[INSTRUCTIONS FOR THE TASK]
Return, exactly as written, every line from the first line of the data below through the line that contains "This screenshot has height=2576, width=246.".

=== GIVEN ENTRIES ===

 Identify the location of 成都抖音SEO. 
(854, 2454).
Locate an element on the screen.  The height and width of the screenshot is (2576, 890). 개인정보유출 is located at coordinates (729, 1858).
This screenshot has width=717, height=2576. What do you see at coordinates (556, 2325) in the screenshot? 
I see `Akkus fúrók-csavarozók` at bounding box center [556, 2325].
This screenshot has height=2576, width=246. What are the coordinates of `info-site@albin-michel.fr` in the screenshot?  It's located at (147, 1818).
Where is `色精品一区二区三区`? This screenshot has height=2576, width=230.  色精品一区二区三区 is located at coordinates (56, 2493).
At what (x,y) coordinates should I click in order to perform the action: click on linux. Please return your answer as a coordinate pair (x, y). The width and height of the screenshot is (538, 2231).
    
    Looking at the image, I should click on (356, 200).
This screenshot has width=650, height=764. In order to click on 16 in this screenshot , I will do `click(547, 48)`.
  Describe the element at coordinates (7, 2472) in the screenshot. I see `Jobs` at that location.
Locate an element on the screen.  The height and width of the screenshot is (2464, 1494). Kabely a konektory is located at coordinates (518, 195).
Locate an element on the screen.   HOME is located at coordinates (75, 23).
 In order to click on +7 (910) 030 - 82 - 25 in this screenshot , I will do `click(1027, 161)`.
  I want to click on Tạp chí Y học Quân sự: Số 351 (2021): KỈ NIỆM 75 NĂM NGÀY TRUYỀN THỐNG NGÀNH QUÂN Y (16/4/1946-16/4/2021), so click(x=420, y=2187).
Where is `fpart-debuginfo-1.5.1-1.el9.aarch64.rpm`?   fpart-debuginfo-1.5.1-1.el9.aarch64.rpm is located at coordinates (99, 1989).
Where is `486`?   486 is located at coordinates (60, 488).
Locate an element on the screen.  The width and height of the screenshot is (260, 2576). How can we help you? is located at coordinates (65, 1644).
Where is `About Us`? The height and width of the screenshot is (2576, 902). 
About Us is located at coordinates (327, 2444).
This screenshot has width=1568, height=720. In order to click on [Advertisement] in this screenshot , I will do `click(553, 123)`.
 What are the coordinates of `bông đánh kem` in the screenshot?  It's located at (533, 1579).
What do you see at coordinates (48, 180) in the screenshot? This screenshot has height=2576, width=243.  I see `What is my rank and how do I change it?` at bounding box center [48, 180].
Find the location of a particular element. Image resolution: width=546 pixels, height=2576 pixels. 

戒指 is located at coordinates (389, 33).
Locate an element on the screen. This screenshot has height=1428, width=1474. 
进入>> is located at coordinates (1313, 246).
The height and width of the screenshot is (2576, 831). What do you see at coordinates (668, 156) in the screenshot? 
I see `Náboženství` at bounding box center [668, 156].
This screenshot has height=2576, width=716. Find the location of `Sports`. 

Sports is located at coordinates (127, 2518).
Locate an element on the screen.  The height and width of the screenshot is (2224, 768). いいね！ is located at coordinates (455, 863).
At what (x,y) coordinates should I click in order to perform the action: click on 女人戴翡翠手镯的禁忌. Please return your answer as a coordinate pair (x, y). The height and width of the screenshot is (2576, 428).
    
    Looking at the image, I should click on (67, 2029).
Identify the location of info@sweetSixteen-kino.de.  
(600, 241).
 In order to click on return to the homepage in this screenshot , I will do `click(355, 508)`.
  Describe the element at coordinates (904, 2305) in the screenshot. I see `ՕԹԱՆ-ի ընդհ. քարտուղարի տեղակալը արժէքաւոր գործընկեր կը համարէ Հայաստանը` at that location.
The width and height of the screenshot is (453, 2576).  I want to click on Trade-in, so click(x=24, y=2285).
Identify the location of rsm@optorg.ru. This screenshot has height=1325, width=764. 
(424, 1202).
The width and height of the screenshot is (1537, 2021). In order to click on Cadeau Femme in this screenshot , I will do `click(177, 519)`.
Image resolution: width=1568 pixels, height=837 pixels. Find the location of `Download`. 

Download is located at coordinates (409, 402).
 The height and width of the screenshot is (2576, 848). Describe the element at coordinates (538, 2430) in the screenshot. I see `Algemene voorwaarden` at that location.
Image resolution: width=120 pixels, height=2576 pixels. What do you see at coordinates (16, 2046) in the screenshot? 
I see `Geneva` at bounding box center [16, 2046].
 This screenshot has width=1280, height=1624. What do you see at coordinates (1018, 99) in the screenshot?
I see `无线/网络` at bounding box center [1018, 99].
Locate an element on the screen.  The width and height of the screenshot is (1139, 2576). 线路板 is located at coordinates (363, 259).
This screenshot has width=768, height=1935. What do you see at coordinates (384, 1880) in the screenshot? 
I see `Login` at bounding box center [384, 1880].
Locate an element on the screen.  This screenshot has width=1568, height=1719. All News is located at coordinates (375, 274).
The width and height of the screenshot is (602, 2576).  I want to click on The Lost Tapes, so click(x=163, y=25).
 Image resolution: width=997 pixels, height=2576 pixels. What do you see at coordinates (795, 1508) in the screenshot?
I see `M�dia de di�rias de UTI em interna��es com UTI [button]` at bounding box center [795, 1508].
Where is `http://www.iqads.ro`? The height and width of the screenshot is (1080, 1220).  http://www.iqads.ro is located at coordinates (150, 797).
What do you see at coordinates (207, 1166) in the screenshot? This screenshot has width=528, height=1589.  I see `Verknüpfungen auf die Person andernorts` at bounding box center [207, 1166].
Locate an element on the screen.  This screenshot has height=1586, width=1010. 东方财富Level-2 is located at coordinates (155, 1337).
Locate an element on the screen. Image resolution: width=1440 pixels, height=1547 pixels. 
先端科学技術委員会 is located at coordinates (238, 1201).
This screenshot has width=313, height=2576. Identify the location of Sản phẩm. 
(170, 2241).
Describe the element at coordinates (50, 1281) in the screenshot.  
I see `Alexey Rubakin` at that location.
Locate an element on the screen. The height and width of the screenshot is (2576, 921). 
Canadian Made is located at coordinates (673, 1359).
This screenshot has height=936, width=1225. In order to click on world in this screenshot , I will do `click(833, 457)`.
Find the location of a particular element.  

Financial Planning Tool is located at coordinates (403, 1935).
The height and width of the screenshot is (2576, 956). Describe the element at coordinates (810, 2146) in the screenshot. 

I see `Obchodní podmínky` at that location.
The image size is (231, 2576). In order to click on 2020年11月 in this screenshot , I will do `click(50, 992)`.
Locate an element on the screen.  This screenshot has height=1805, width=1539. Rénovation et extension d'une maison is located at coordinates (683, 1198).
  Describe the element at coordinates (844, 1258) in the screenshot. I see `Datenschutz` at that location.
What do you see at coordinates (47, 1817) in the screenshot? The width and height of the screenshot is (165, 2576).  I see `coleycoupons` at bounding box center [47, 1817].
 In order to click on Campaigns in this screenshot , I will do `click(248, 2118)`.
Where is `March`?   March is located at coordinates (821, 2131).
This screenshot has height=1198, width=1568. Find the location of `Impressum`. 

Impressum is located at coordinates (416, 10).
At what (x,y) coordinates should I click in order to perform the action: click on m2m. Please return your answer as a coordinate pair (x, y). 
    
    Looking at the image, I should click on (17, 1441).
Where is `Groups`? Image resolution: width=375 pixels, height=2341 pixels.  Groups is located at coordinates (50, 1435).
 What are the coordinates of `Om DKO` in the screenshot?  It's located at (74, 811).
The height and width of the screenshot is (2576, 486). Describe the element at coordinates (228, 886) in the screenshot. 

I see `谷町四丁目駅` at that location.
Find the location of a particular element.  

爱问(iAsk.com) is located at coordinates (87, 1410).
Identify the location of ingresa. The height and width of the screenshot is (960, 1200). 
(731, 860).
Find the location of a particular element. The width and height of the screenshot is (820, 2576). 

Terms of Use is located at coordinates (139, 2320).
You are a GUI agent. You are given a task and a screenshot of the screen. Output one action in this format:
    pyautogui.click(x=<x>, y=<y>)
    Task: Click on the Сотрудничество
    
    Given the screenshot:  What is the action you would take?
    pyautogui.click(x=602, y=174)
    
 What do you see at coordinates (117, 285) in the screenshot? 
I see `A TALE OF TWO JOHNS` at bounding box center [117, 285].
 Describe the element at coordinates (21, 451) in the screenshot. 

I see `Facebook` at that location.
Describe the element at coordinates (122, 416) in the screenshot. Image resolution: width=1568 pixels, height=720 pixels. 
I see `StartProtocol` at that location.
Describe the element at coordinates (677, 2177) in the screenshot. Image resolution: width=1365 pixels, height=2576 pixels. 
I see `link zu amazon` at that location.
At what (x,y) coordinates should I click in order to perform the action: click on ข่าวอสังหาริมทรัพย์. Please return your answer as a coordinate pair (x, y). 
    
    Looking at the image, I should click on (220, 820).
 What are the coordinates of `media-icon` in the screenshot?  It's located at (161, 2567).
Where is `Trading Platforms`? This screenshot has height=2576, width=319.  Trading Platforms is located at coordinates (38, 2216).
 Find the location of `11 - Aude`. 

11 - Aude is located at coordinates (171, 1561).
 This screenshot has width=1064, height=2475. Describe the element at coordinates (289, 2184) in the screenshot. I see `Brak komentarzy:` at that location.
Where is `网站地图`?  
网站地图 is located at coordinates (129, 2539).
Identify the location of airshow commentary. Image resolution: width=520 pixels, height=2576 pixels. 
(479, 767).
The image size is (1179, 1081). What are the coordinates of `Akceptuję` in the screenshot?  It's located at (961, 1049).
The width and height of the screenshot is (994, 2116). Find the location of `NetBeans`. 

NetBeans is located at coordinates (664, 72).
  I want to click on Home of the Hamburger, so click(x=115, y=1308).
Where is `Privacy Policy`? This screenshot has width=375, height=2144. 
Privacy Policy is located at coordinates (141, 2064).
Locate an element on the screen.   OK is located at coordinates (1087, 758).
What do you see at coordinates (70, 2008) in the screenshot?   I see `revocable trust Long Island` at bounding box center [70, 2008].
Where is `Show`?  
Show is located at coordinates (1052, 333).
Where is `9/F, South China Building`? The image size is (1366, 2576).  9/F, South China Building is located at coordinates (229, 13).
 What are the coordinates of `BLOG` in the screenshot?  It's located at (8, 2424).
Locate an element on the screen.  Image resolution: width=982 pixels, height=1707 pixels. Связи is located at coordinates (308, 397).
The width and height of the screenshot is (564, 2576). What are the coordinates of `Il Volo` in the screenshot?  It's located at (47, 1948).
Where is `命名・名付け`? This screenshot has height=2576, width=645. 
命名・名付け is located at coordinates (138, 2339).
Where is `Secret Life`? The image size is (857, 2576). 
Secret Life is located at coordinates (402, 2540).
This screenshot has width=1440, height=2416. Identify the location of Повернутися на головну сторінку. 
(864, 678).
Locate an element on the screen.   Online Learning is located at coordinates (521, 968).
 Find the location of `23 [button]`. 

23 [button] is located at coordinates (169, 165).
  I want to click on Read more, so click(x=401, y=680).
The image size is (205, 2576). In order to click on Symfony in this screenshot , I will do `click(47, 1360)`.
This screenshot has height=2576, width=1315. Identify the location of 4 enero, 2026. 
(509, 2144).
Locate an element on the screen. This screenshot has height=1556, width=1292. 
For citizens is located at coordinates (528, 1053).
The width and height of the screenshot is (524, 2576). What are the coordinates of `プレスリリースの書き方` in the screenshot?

===

[YOUR SOLUTION]
 Identify the location of 成都抖音SEO. 
(854, 2454).
Locate an element on the screen.  The height and width of the screenshot is (2576, 890). 개인정보유출 is located at coordinates (729, 1858).
This screenshot has width=717, height=2576. What do you see at coordinates (556, 2325) in the screenshot? 
I see `Akkus fúrók-csavarozók` at bounding box center [556, 2325].
This screenshot has height=2576, width=246. What are the coordinates of `info-site@albin-michel.fr` in the screenshot?  It's located at (147, 1818).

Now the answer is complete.